First World Problems: the PowerPoint Slideslow

sad walrus is embarrassed for you

sad walrus is embarrassed for you

Of COURSE it’s a Powerpoint.

PowerPoint, which can be found on two hundred and fifty million computers around the world, is software you impose on other people. It allows you to arrange text and graphics in a series of pages, which you can project, slide by slide, from a laptop computer onto a screen, or print as a booklet (as Sarah Wyndham did). The usual metaphor for everyday software is the tool, but that doesn’t seem to be right here. PowerPoint is more like a suit of clothes, or a car, or plastic surgery. You take it out with you. You are judged by it—you insist on being judged by it. It is by definition a social instrument, turning middle managers into bullet-point dandies.

 

I am proud to say that I have stuck firmly to my Never Learning Powerpoint policy and am instead learning Prezi. I think Malcolm Gladwell would be disappointed and Marshall McLuhan would be proud, and that’s enough for me.

Speaking of First World Problems!

6 thoughts on “First World Problems: the PowerPoint Slideslow

  1. Shades of Louis C.K. To take all the humor out of that Powerpoint (indeed, what is funny about Powerpoint?) with over-analysis, it’s interesting how so many of these “problems” orbit around technology. There may be a deeper wisdom here, one involving unplugging if one can (this said in a comment on a blog, I realize…) to manage the “problem”.

    As a historian (and a pedant) I find it fascinating that the terms “first” and “third” world have remained solvent in spite of the complete implosion of the “second” world. I suppose there’s an analogy here to people throwing around Marxist terminology in a world whose “synthesis” will never come…

  2. Well, I wouldn’t rule ANYTHING out politically at this point. Never mind the Second World: everyone in the US will tell you they’re middle class, even though the real middle class is more endangered than the dodo.

  3. I’ve interpreted the use of 1st, 2nd & 3rd worlds to be decidedly non-geographic or geo-political, and more socio-economic.

    In such a definition, anyone who is decidedly comfortable (those people earning over ≥$250k/yr) are essentially the only 1st world citizens. 2nd world people are those who find themselves locked within huge bureaucracies, corporate, government, “non-profit” or some unholy amalgam of the three.
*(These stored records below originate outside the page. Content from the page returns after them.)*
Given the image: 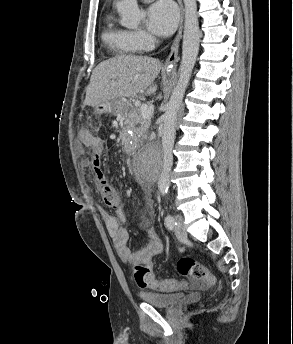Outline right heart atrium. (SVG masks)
I'll return each mask as SVG.
<instances>
[{
	"mask_svg": "<svg viewBox=\"0 0 293 344\" xmlns=\"http://www.w3.org/2000/svg\"><path fill=\"white\" fill-rule=\"evenodd\" d=\"M131 39L139 50H148L154 47V37L142 29L130 31Z\"/></svg>",
	"mask_w": 293,
	"mask_h": 344,
	"instance_id": "obj_1",
	"label": "right heart atrium"
}]
</instances>
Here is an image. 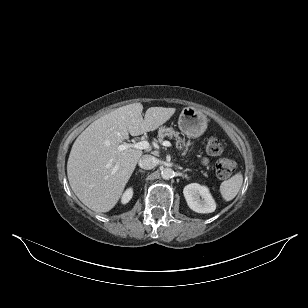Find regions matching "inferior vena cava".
<instances>
[{
  "label": "inferior vena cava",
  "mask_w": 308,
  "mask_h": 308,
  "mask_svg": "<svg viewBox=\"0 0 308 308\" xmlns=\"http://www.w3.org/2000/svg\"><path fill=\"white\" fill-rule=\"evenodd\" d=\"M140 168L145 170L153 169L157 164V159L152 155H143L138 162Z\"/></svg>",
  "instance_id": "obj_1"
}]
</instances>
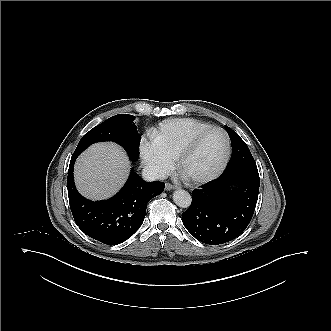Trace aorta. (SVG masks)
Here are the masks:
<instances>
[{"instance_id":"1","label":"aorta","mask_w":331,"mask_h":331,"mask_svg":"<svg viewBox=\"0 0 331 331\" xmlns=\"http://www.w3.org/2000/svg\"><path fill=\"white\" fill-rule=\"evenodd\" d=\"M173 201L181 208H188L191 205L192 197L187 191L178 189L173 193Z\"/></svg>"}]
</instances>
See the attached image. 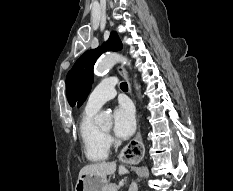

A synonym that might be appropriate is Meat Robot. It’s far cheaper to turn human beings into machines than it is to design machines to do the hopelessly boring, repetitive tasks that humans CAN do, but generally lose their souls if they do those things for long.

    The final category, 3rd world, is the appellate earned by those poor, working and non-working, who can barely subsist on what leavings the system can’t quite right-size.

  4. I wish I could remember the term Nancy White uses for so-called Third World nations. The Wikipedia suggestion “Majority World” isn’t satisfactory.

    Actually, I like the option you’re talking about here. And I’d say $100k a year would qualify as First World.

  5. Very good presentation – however you made it – by the way, I hate to tell you it looks JUST like a Powerpoint presentation…… just sayin’ ……………

    I was going to to suggest a slide about forgetting to buy the weekend supply of cocaine or something, but it is probably not appropriate. :D

  6. I didn’t make it, that’s why I could use it! I was just rambling around Slideshare and found it. And nowadays, who can afford drugs? I’m getting high off sniffing my commenters on G+.